The LSO and Lionel Bringuier Excel in Dutilleux’s Métaboles

United KingdomUnited Kingdom Brahms, Dutilleux and Ravel: Alina Ibragimova (violin), London Symphony Orchestra / Lionel Bringuier (conductor), Barbican Hall, Barbican Centre, London, 22.2.2018. (AS)

Brahms – Violin Concerto in D Op.77
DutilleuxMétaboles
RavelDaphnis et Chloé, Suite No.2

It is often the case that interest in a composer wanes soon after he has died. This seems not to be so in the case of Henri Dutilleux, who passed away in 2013 at the age of 97. In fact, the incidence of performances of his music seems to have increased. This performance of his Métaboles may help to explain why it has been so. Dating from as long ago as 1964, the work has enormous variety of expression, orchestral colour, timbre and tempo, yet it has a sense of cogency and unity that so many works of this kind written more recently entirely lack. Usually when one reads that a new work has a large percussion section this means a question of striving for novelty and effect. Métaboles certainly has a large percussion section but Dutilleux’s use of it ensures that it underlines and illumines textures and musical argument as part of the ensemble as a whole and doesn’t draw attention to itself. The scoring throughout each orchestral section is masterly, as befits a French composer following in the footsteps of his compatriot composers, Debussy and Ravel.

Dutilleux wrote that it was his intention ‘to present one or several ideas in a different order and from different angles, until, by successive stages, they are made to change character completely’. His intentions would seem to have been realised with complete success. The LSO played with confidence and security under the baton of the 31-year-old Bringuier, who is currently chief conductor and musical director of the Zürich Tonhalle Orchestra.

Following the performance of Métaboles, Bringuier ended the concert with a stimulating account of the Second Daphnis et Chloé Suite. In this he encouraged the flautist to indulge in a slower and more expressive account of his long solo than is usual, and he took the final dance at a rate that was quite hectic but still very well controlled. Needless to say, the LSO played with outstanding virtuosity.

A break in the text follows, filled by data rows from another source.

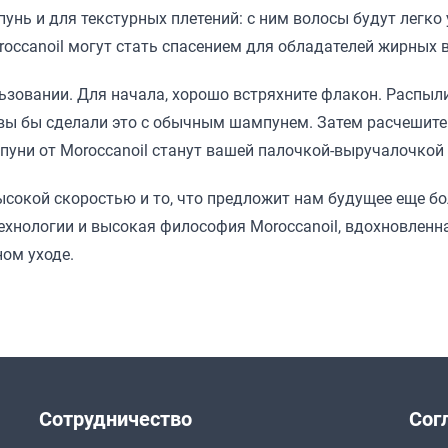
унь и для текстурных плетений: с ним волосы будут легко
occanoil могут стать спасением для обладателей жирных в
зовании. Для начала, хорошо встряхните флакон. Распылит
к вы бы сделали это с обычным шампунем. Затем расчешит
мпуни от Moroccanoil станут вашей палочкой-выручалочкой
сокой скоростью и то, что предложит нам будущее еще бол
хнологии и высокая философия Moroccanoil, вдохновленна
ом уходе.
Сотрудничество
Сог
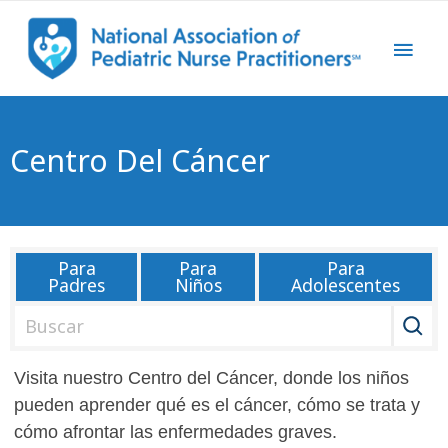
Centro Del Cáncer
Para
Para
Para
Padres
Niños
Adolescentes
B
u
s
Visita nuestro Centro del Cáncer, donde los niños
c
pueden aprender qué es el cáncer, cómo se trata y
a
cómo afrontar las enfermedades graves.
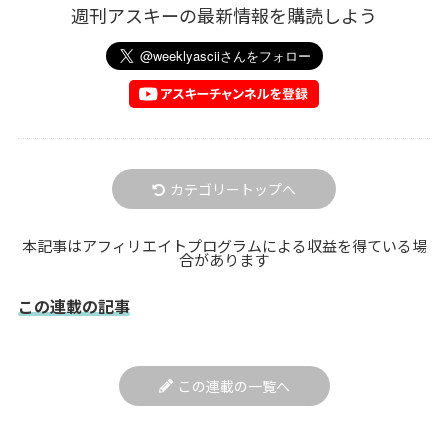
週刊アスキーの最新情報を購読しよう
カテゴリートップへ
本記事はアフィリエイトプログラムによる収益を得ている場
合があります
この連載の記事
この連載の一覧へ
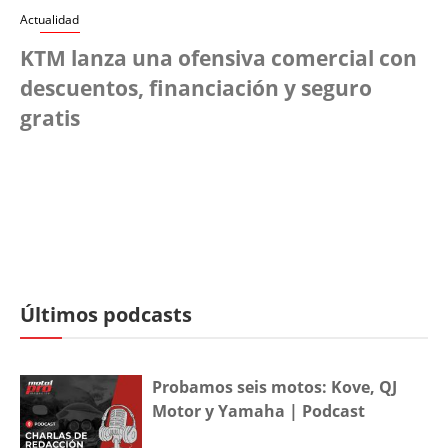
Actualidad
KTM lanza una ofensiva comercial con
descuentos, financiación y seguro
gratis
Últimos podcasts
Probamos seis motos: Kove, QJ
Motor y Yamaha | Podcast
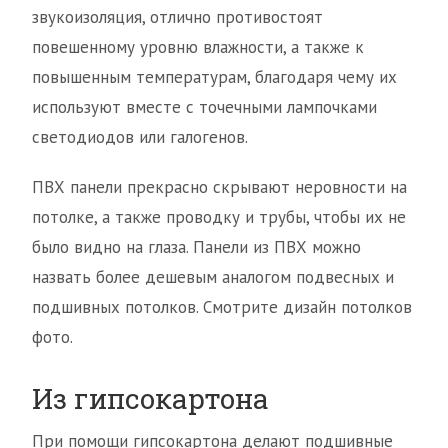
звукоизоляция, отлично противостоят
повешенному уровню влажности, а также к
повышенным температурам, благодаря чему их
используют вместе с точечными лампочками
светодиодов или галогенов.
ПВХ панели прекрасно скрывают неровности на
потолке, а также проводку и трубы, чтобы их не
было видно на глаза. Панели из ПВХ можно
назвать более дешевым аналогом подвесных и
подшивных потолков. Смотрите дизайн потолков
фото.
Из гипсокартона
При помощи гипсокартона делают подшивные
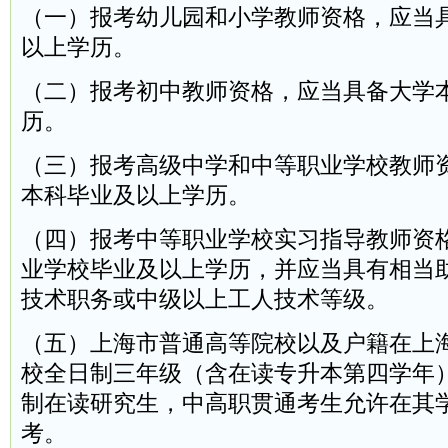
（一）报考幼儿园和小学教师资格，应当
以上学历。
（二）报考初中教师资格，应当具备大学
历。
（三）报考高级中学和中等职业学校教师
本科毕业及以上学历。
（四）报考中等职业学校实习指导教师资
业学校毕业及以上学历，并应当具有相当
技术职务或中级以上工人技术等级。
（五）上海市普通高等院校以及户籍在上
校全日制三年级（含在读专升本第四学年
制在读研究生，中高职贯通考生允许在其
考。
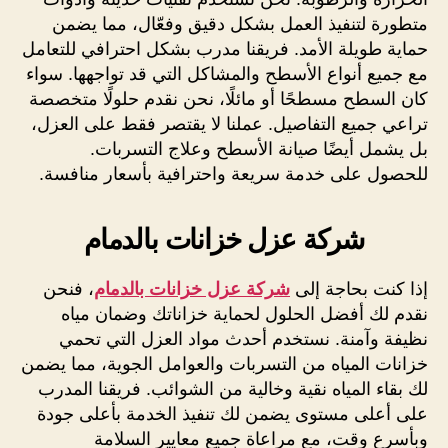
متطورة لتنفيذ العمل بشكل دقيق وفعّال، مما يضمن
حماية طويلة الأمد. فريقنا مدرب بشكل احترافي للتعامل
مع جميع أنواع الأسطح والمشاكل التي قد تواجهها. سواء
كان السطح مسطحًا أو مائلًا، نحن نقدم حلولًا متخصصة
تراعي جميع التفاصيل. عملنا لا يقتصر فقط على العزل،
بل يشمل أيضًا صيانة الأسطح وعلاج التسربات.
للحصول على خدمة سريعة واحترافية بأسعار منافسة.
شركة عزل خزانات بالدمام
إذا كنت بحاجة إلى
شركة عزل خزانات بالدمام
، فنحن
نقدم لك أفضل الحلول لحماية خزاناتك وضمان مياه
نظيفة وآمنة. نستخدم أحدث مواد العزل التي تحمي
خزانات المياه من التسربات والعوامل الجوية، مما يضمن
لك بقاء المياه نقية وخالية من الشوائب. فريقنا المدرب
على أعلى مستوى يضمن لك تنفيذ الخدمة بأعلى جودة
وبأسرع وقت، مع مراعاة جميع معايير السلامة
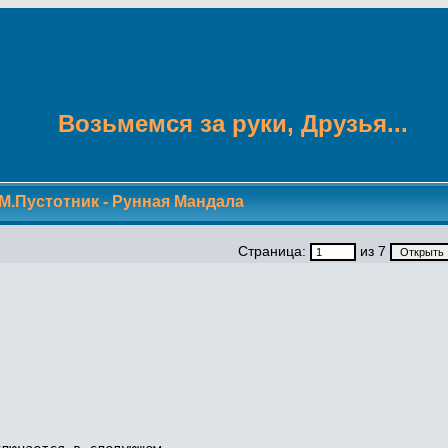
Возьмемся за руки, Друзья...
М.Пустотник - Рунная Мандала
Страница:
из 7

In the first half of the concert Alina Ibragimova gave a very accomplished, well-shaped performance of the Brahms Violin Concerto. Her technique was impressive, but her quality of tone lacked dominating strength, and somehow she failed adequately to convey the work’s warmth and intensity of expression. There seemed to be rather more personality and flair in Bringuer’s shaping of the orchestral part and in the LSO’s eloquent response to his conducting.